Abstract
Lively debates in arctic and subarctic communities centre on potential contributions of indigenous knowledge to environmental sciences. Some scientists are now attempting to integrate traditional ecological knowledge (TEK) into existing knowledge frameworks as data. Anthropologists working with oral tradition propose an alternative approach. They reason that greater knowledge value, especially the possibility of surprises, may come from unfamiliar oral accounts that do not seem to fit easily within conventional frameworks. This paper builds on accounts I first heard from senior indigenous women in north-western North America about unorthodox behaviour of glaciers. These glaciers were depicted as sentient, wilful beings that responded directly and sometimes dramatically to human behaviour, often with devastating results. Similar themes are documented in colonial records where such ideas were discounted as ‘superstition’. Oral traditions, though, do not provide straightforward data for contemporary sciences. As practices such as oral storytelling now become recognised as knowledge and translated in new contexts, concepts like indigenous knowledge travel and accumulate meanings. Surging glaciers disrupt conceptual fields. Stories about them may prove good to ‘think with’ as we consider challenges of gathering diverse practices into the ubiquitous but narrowly framed category, knowledge.
Notes
[1] Levi-Strauss famously argued that some phenomena are ‘good to think with’ because they provide material stimuli for ordering the social and material worlds we inhabit. Here I borrow his phrase to ask whether it might contribute to our analysis of issues raised in this volume.I thank James Leach and Richard Davis and two anonymous reviewers for their helpful comments on an earlier version of this paper.

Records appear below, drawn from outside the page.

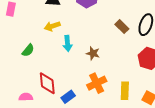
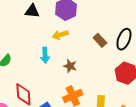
yellow arrow: (52, 26) -> (60, 35), moved

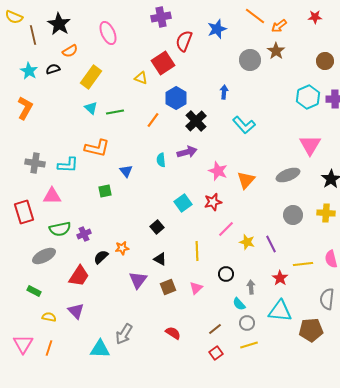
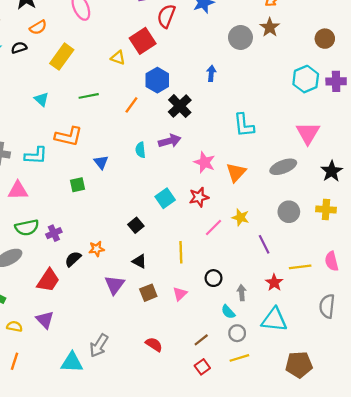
cyan triangle: (91, 108) -> (41, 99), moved
cyan L-shape: (244, 125) -> (244, 125), moved, turned 35
yellow star: (247, 242) -> (240, 217), moved
brown pentagon: (311, 330) -> (299, 365), moved

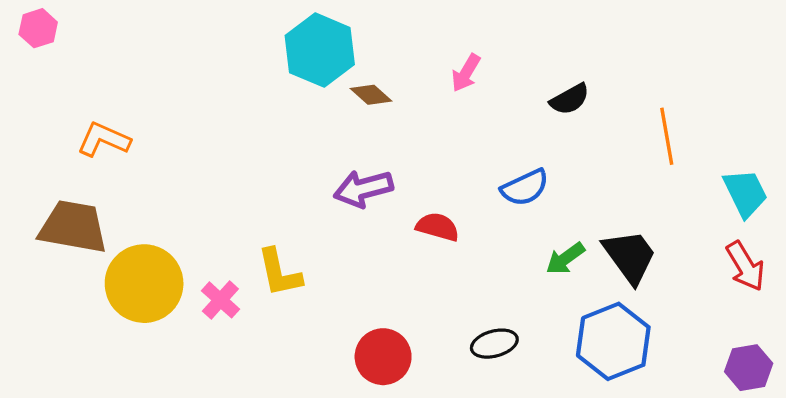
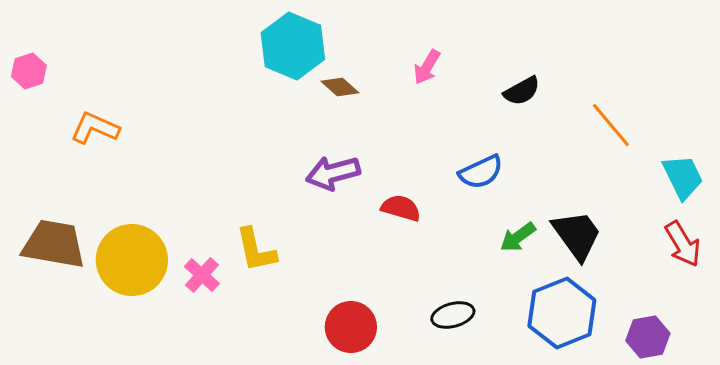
pink hexagon: (38, 28) -> (29, 71), moved
orange line: (667, 136) -> (611, 125), turned -30
brown trapezoid: (73, 227) -> (54, 244), moved
purple hexagon: (749, 368) -> (648, 337), moved

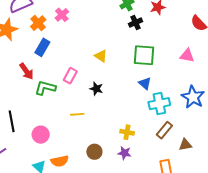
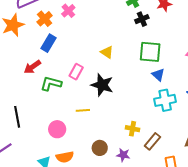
red arrow: (26, 71) -> (32, 67), turned 90
blue triangle: (145, 83) -> (158, 75), moved
black star: (96, 89) -> (102, 85), size x1.6
brown rectangle: (164, 130) -> (152, 141), moved
pink circle: (41, 135) -> (57, 129), moved
purple star: (124, 153) -> (123, 155), moved

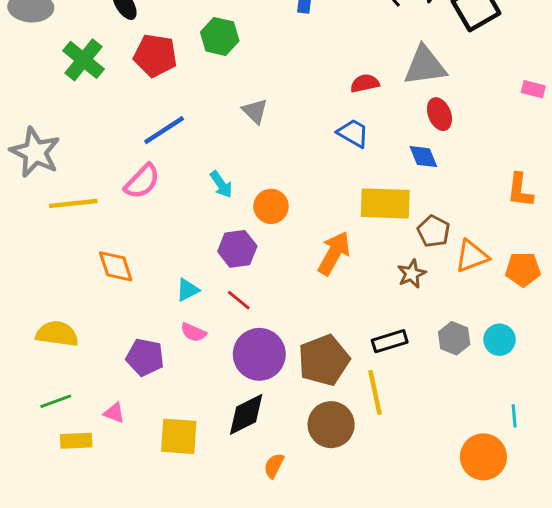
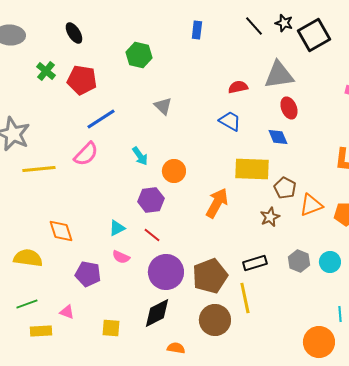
red pentagon: (155, 55) -> (82, 80), moved
green cross: (83, 60) -> (46, 71), size x0.7
orange diamond: (116, 266) -> (61, 231), moved
yellow square: (179, 436) -> (111, 328), size x0.7
orange semicircle: (274, 466) -> (176, 348), turned 72

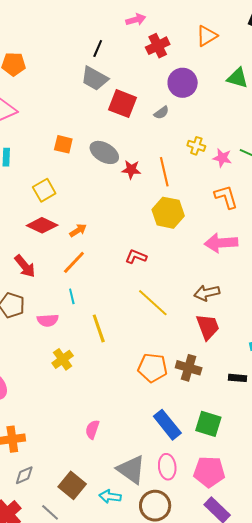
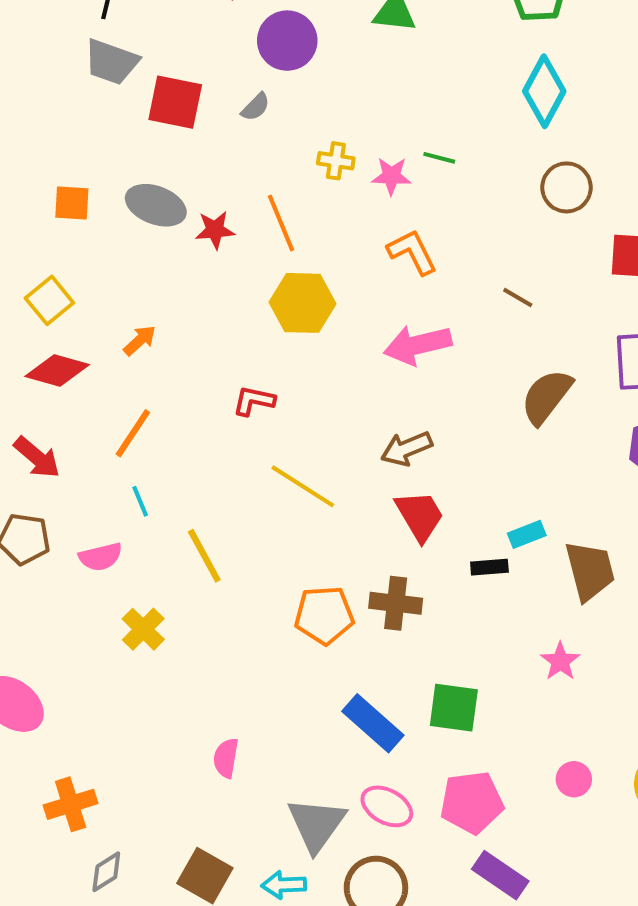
orange arrow: (78, 230) -> (140, 340), moved
black rectangle: (238, 378) -> (489, 567), moved
pink ellipse: (167, 467) -> (387, 806), turned -45
gray triangle: (131, 470) -> (316, 824), turned 40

[2] Perspectivism, it should be noted, derives from the work of Nietzsche, but Viveiros de Castro investigates and applies this concept in original ways.
[3] Writing in 1998, Viveiros de Castro cites M. Boelscher, R. Brightman, I. Goldman, M. F. Guedon, A. I. Hallowell, R. McDonnell, R. Nelson, B. Saladin d’Anglure, C. Scott, and A. Tanner, all of whom have written write about these themes in arctic and subarctic regions.